What is Occupational Therapy and who does it help?

Occupational therapy helps people to overcome the barriers that prevent them from doing activities and occupations that are a part of their daily lives.

The aim of occupational therapy is to promote maximal independence and quality of life by treating clients holistically.

Occupational therapy is unique as it looks at all areas of a persons functioning - for example: activities of daily living, work & productive activities, play & leisure activities, and psychosocial aspects.

Occupational therapists work in the fields of:

  1. Paediatrics
  2. Adult physical rehabilitation
  3. Psychiatry
  4. Vocational rehabilitation
  5. Medico-Legal

Medico-Legal evaluations

Medico-legal work does not involve treatment but is mainly concerned with evaluations / assessments as well as a report on the persons functional ability. Occupational therapists are commissioned by a legal practitioner from e.g. the Road Accident Fund, the insurance industry or retirement funds.

*Tariffs are subject to an agreement between the Occupational therapist and the legal practitioner.


This involves the treatment of children from birth to 18 years old.
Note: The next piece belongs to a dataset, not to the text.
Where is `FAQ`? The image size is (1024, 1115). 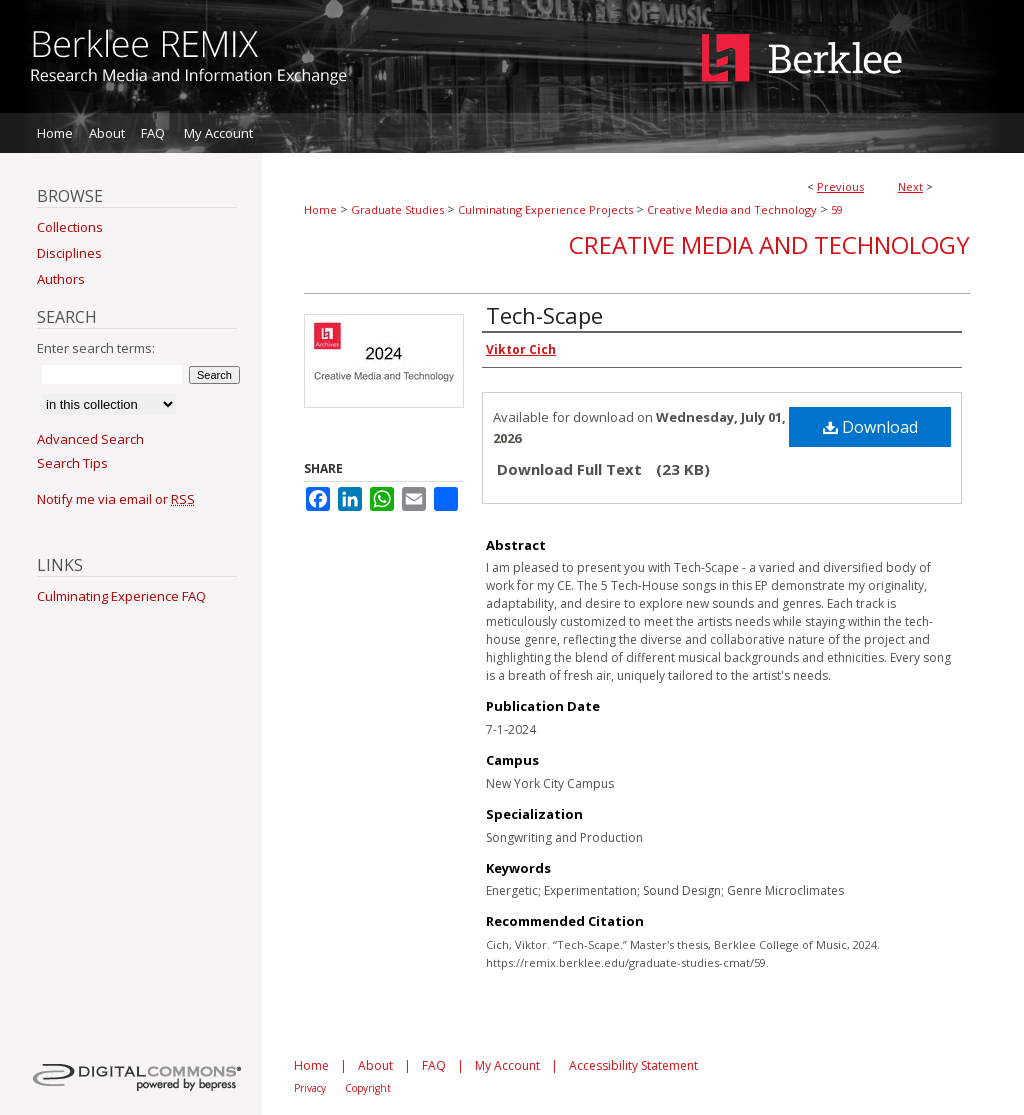 FAQ is located at coordinates (434, 1065).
They may suffer from a variety of conditions ranging from premature babies; children with neurological complications (e.g.cerebral palsy or spina bifida); babies with orthopaedic conditions such as club feet; sensory integration difficulties; developmental delays; children with down syndrome; children with academic or scholastic problems or concentration deficits and related problems. Treatment could entail play therapy, Ayres Sensory Integration therapy, fine motor activities, gross motor activities, visual perceptual skills training, neuro-developmental therapy and more.

Physical Conditions

Patients range in age from birth to elderly and may suffer from conditions such as arthritis, burns, upper limb- and hand injuries, strokes, head injuries or spinal cord lesions. These patients may receive treatment on a daily basis or less often and are seen individually. Part of the work of an occupational therapist in this field is the manufacturing of splints and pressure garments. Treatment could also include the use of activities and assistive devices to improve patients' independence in all activities of their daily living, including their personal independence (self and domestic care), work and leisure.

Vocational Rehabilitation

This modality targets mainly adult patients of working age who cannot go back to their previous working conditions due to injury or disease. The therapy programme includes work assessment and work hardening strategies. Often recommendations promote accommodation or adaptation to function within an acceptable working situation.